→ EXERCISE INSTRUCTIONS: Once you find the line containing "Temmuz 29, 2026", output it and every line after it to the end of the records, exactly.

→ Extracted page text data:
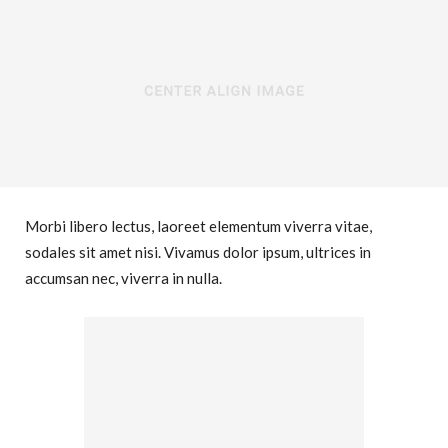
Morbi libero lectus, laoreet elementum viverra vitae,
sodales sit amet nisi. Vivamus dolor ipsum, ultrices in
accumsan nec, viverra in nulla.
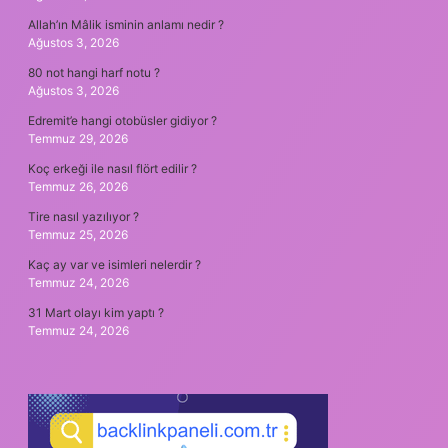
Allah’ın Mâlik isminin anlamı nedir ?
Ağustos 3, 2026
80 not hangi harf notu ?
Ağustos 3, 2026
Edremit’e hangi otobüsler gidiyor ?
Temmuz 29, 2026
Koç erkeği ile nasıl flört edilir ?
Temmuz 26, 2026
Tire nasıl yazılıyor ?
Temmuz 25, 2026
Kaç ay var ve isimleri nelerdir ?
Temmuz 24, 2026
31 Mart olayı kim yaptı ?
Temmuz 24, 2026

→ RESPONSE:
Temmuz 29, 2026
Koç erkeği ile nasıl flört edilir ?
Temmuz 26, 2026
Tire nasıl yazılıyor ?
Temmuz 25, 2026
Kaç ay var ve isimleri nelerdir ?
Temmuz 24, 2026
31 Mart olayı kim yaptı ?
Temmuz 24, 2026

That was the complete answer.